START RECORDS TO USE

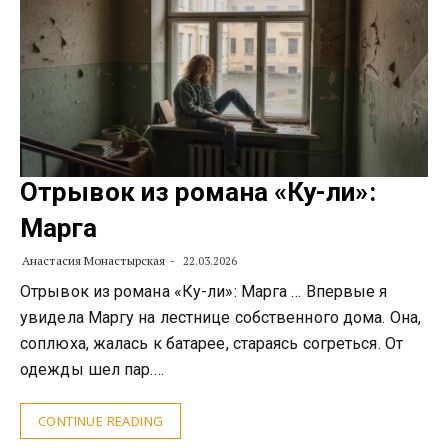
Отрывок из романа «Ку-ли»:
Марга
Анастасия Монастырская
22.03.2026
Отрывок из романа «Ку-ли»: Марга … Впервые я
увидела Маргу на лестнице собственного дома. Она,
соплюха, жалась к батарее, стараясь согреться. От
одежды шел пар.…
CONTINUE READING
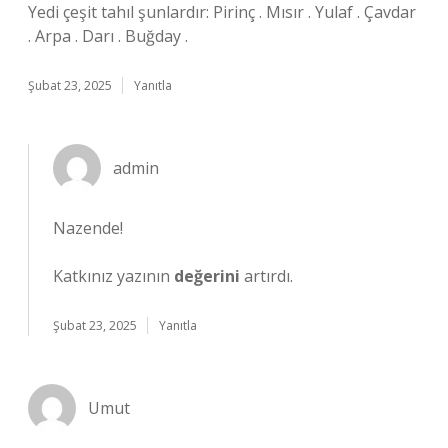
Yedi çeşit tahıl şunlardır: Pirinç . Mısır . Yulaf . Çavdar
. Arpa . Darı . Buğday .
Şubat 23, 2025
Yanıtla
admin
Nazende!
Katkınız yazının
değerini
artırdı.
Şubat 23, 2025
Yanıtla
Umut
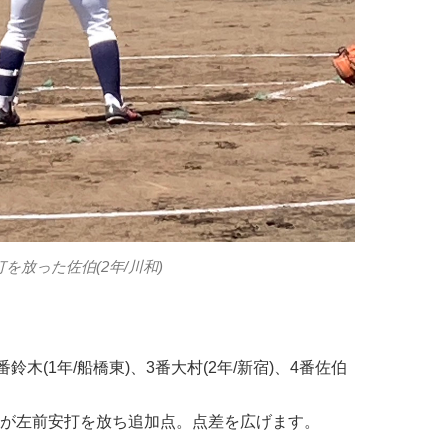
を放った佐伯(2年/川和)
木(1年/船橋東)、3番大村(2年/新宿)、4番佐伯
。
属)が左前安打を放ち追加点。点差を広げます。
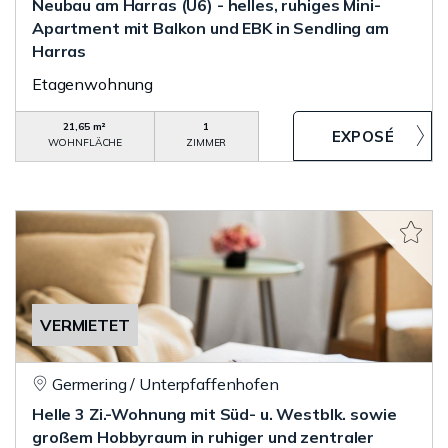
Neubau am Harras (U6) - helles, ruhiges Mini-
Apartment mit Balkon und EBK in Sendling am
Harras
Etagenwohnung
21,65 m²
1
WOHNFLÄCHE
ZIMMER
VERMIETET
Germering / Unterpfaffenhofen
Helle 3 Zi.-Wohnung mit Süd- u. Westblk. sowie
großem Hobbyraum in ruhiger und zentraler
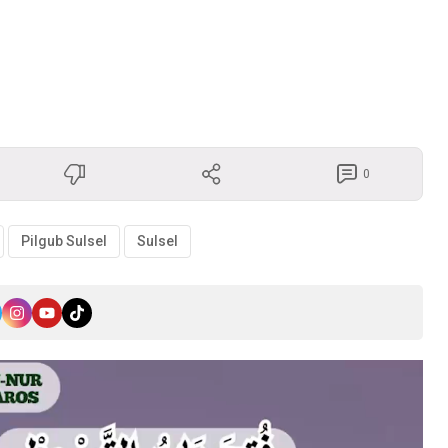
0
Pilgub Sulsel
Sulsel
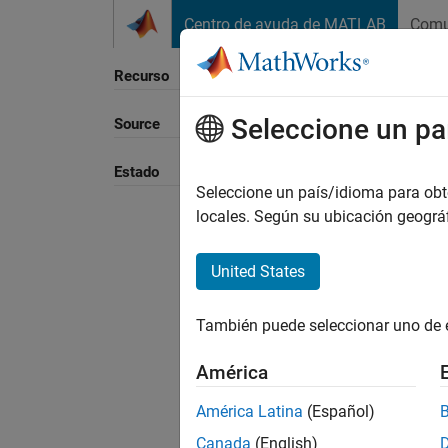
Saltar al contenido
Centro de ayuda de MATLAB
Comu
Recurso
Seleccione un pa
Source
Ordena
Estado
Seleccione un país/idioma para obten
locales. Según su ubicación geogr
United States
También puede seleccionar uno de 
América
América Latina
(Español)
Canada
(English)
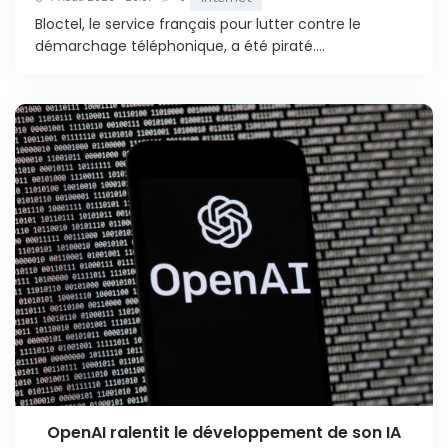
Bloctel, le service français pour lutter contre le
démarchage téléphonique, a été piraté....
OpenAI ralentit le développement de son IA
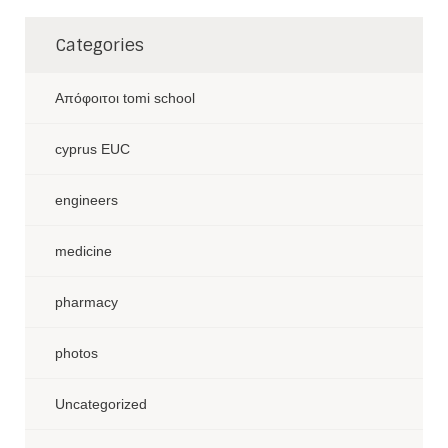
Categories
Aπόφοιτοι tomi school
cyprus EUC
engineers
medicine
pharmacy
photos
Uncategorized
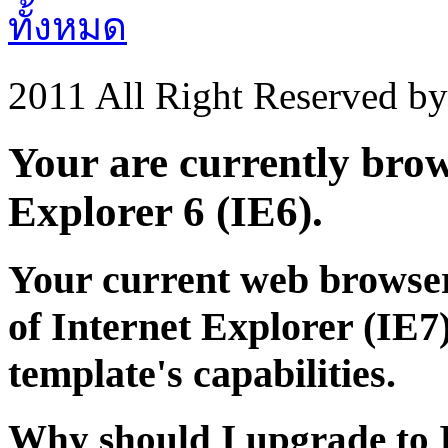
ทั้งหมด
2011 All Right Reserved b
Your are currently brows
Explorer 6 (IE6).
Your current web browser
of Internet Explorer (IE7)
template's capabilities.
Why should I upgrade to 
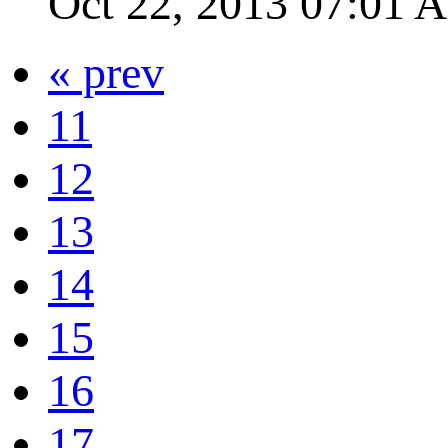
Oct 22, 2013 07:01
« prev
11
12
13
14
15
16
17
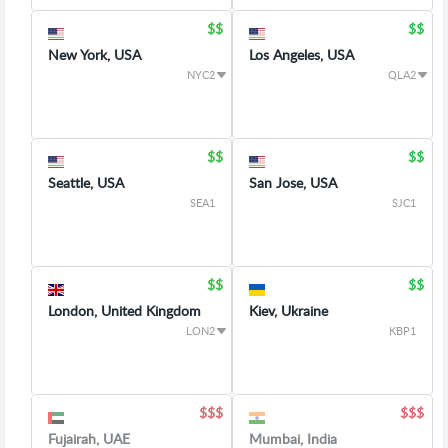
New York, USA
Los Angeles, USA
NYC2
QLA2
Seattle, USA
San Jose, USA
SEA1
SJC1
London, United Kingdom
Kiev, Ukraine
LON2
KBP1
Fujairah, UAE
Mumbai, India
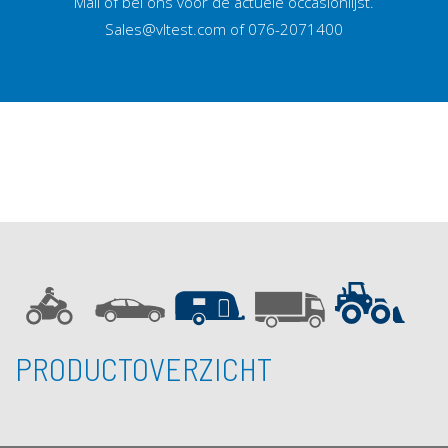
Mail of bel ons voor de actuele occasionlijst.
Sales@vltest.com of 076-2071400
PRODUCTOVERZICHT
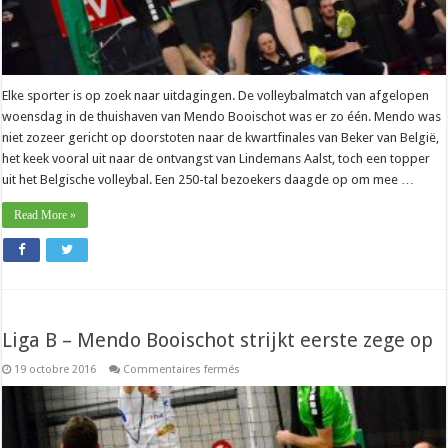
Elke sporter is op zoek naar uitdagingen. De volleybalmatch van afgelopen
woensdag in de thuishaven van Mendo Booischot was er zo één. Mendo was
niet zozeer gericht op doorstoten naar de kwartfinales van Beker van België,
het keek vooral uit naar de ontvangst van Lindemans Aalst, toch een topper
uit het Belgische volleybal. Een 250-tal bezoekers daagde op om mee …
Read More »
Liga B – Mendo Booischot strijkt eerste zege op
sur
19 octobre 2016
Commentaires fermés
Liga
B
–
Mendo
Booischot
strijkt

END RECORDS TO USE

What is wanted is an exact copy of the lines above from the one containing "Germering / Unterpfaffenhofen" through the one containing "Explorer 6 (IE6).", with no pictures in it.

■ YOUR SOLUTION
Germering / Unterpfaffenhofen
Helle 3 Zi.-Wohnung mit Süd- u. Westblk. sowie
großem Hobbyraum in ruhiger und zentraler
0
Pilgub Sulsel
Sulsel
Saltar al contenido
Centro de ayuda de MATLAB
Comu
Recurso
Seleccione un pa
Source
Ordena
Estado
Seleccione un país/idioma para obten
locales. Según su ubicación geogr
United States
También puede seleccionar uno de 
América
América Latina
(Español)
Canada
(English)
Bloctel, le service français pour lutter contre le
démarchage téléphonique, a été piraté....
OpenAI ralentit le développement de son IA
Categories
Aπόφοιτοι tomi school
cyprus EUC
engineers
medicine
pharmacy
photos
Uncategorized
ทั้งหมด
2011 All Right Reserved b
Your are currently brows
Explorer 6 (IE6).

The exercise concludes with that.